At least not the one we think we see most nights.
What we’re actually seeing, according to Peppers, a former chess player, is an artistic creation projected onto the ionosphere using NASA grade light bulbs by our planet’s governments in attempts to disguise the colonization of our satellite.
An ancient asteroid collision didn’t form our moon: Earth’s missing mass was caused by big construction storing dirt on the dark side of the Earth (the side you can’t see from wherever you are) until it could be brought up to the moon in secret. The moon was once just a small white asteroid not very far away from Earth before the “elite” began colonization, and that increase in lunar mass literally caused the satellite to be pulled closer to the sun (and so further from Earth). When old timers say “back in my day, the moon was a lot closer” Peppers says you should believe them. Additionally, this extra mass is causing super storms here on Earth, stripping sand from its deserts and bamboo from its oceans. These are the causes of global warming.
Humans have been going to the moon since 1936 using Nazi rocket tech, says Peppers, as part of Pres. Roosevelt’s five point plan for the survival of American wealth, while other countries entered into the secret pact in later years out of necessity. It’s the lunar surface that the world’s wealthiest, most elite niche of society call home. They live in giant glass mansions on a moon that is neither gray nor dusty. Instead, it’s man made lush gardens and carefully tended farms.
What’s that you say? How can that be? Surely we’d see it in the night sky, shining green and blue. Enter Peppers.
The old “man in the moon” was just a cheap fake, as those in charge thought nobody would notice the slow lunar greening. But with demand for higher quality consumer telescopes peaking after the release of “Poor Richard’s Heart Attack” the world’s powerful knew they needed a more realistic prop. According to the author, the rumors were true about Bisney: his studio made the moon from 1945 to 1959 until Bisney’s growing dementia caused the movie legend to insist “his” moon “be made of cheese, like all great moons,” leaving the US Government to pursue other avenues.
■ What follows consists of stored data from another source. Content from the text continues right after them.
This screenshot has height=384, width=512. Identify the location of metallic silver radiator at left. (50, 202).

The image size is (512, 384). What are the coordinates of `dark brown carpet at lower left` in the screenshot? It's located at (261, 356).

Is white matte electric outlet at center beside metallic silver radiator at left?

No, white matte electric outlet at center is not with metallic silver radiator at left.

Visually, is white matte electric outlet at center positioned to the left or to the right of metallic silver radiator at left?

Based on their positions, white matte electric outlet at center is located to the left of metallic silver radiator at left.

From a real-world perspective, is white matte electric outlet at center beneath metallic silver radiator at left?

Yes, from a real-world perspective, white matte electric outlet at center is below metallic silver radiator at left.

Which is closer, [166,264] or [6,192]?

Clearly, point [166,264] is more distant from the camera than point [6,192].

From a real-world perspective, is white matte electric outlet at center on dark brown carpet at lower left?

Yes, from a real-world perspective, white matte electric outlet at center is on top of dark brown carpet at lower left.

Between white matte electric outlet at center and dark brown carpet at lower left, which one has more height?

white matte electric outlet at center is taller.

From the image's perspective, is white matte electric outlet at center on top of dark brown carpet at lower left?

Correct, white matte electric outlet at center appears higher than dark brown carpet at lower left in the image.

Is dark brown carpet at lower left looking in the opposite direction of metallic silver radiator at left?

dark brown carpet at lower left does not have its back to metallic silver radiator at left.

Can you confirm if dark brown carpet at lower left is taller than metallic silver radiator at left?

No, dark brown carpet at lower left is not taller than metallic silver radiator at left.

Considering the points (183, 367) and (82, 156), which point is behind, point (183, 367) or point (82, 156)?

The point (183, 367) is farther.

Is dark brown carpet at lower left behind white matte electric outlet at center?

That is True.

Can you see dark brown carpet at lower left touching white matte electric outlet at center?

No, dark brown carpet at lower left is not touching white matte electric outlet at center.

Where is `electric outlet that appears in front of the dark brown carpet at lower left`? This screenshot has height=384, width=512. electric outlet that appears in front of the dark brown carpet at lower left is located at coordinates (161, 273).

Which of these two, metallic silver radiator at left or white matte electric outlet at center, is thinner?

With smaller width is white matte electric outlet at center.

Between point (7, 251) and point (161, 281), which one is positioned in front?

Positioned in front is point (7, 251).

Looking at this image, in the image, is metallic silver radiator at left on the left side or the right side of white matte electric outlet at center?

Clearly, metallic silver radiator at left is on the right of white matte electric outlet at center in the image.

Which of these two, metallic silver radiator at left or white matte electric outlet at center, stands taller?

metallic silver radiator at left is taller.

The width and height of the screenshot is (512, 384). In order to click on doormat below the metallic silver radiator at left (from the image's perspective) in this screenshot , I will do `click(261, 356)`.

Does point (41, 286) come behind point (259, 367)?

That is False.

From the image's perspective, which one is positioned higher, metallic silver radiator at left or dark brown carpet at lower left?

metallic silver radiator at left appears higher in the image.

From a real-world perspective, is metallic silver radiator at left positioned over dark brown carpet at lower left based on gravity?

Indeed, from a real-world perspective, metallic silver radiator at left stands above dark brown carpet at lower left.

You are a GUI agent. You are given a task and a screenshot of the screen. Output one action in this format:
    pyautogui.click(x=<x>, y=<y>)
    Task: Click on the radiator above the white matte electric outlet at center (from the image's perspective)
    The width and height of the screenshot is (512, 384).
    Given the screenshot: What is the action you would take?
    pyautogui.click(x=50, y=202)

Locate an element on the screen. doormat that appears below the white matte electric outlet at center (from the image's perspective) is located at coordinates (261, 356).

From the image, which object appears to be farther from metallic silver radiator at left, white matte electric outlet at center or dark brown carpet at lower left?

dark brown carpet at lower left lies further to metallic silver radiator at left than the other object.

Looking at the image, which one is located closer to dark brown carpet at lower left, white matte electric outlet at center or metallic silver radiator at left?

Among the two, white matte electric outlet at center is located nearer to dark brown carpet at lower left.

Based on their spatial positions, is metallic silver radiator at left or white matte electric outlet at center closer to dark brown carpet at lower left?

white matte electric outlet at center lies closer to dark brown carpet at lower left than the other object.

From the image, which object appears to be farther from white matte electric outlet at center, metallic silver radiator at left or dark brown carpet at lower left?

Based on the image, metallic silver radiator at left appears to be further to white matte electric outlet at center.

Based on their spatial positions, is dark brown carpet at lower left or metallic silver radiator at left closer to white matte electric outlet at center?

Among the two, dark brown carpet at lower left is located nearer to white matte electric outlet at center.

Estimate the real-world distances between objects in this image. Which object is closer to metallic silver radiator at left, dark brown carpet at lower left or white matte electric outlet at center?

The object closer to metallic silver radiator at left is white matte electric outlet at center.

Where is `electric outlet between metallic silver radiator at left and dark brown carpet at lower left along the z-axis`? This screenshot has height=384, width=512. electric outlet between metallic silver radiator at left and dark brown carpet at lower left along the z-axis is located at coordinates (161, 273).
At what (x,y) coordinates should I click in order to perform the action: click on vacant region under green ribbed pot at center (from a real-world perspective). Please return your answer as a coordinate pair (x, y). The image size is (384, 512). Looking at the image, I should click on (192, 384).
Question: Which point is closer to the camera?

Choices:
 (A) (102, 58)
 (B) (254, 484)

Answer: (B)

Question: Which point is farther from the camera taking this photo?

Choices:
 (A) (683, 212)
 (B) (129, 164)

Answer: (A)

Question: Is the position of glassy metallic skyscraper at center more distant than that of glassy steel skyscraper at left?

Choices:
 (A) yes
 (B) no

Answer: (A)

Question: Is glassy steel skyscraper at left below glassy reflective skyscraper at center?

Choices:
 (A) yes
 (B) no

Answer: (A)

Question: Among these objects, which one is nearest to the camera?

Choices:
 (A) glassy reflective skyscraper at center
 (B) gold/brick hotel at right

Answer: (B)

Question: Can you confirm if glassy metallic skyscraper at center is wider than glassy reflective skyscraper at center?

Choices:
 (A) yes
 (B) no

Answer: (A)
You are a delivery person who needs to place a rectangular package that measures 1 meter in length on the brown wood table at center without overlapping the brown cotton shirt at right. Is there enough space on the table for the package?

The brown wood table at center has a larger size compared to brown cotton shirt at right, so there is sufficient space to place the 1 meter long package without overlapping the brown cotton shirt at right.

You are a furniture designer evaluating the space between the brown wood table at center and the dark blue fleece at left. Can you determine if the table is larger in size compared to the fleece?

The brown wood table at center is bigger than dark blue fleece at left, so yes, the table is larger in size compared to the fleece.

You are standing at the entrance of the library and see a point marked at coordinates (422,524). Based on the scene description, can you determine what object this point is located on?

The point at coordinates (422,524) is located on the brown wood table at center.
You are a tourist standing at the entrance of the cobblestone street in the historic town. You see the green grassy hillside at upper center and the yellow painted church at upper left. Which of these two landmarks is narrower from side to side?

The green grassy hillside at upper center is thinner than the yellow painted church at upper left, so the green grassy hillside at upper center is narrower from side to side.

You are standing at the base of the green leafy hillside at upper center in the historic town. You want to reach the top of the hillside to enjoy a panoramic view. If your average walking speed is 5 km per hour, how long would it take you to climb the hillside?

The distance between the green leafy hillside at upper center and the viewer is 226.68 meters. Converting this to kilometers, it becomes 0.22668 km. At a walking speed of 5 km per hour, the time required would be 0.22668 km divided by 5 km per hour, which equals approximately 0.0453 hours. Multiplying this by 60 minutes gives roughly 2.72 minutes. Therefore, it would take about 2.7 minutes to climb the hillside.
In the early 1960s, “moonies” and “lunists” (fake moon conspiracy theorists) began disrupting public astronomy gatherings with their songs and speeches. (See Fitzen Spertz’s excellent This Moon Is Our Moon for an in depth examination of those turbulent years.) These controversies were met with scorn by NASA, who chose to mostly ignore the growing call for the agency to make public the results of their latest Apollo missions which had only recently started using rockets instead of the more time-tested hot air balloon. Balloons also suggested man was still decades away from visiting the moon, which, according to Peppers, suited the space agency just fine.
After all, hi tech means a new, equally hi tech model would be required to keep the illusion intact, so NASA was running out of time to come up with something. Our moon was already 20% green by then with its entire dark side lit up and its inhabitants looking to expand onto the light side, leaving NASA no choice but to “land” to squelch rumors. Calling the moon landing filmed in “astronot” Chuck Luke’s garage an “obvious fake,” Peppers presents an oddly specific scenario: odd in that it is so specific and, well, just plain odd as well.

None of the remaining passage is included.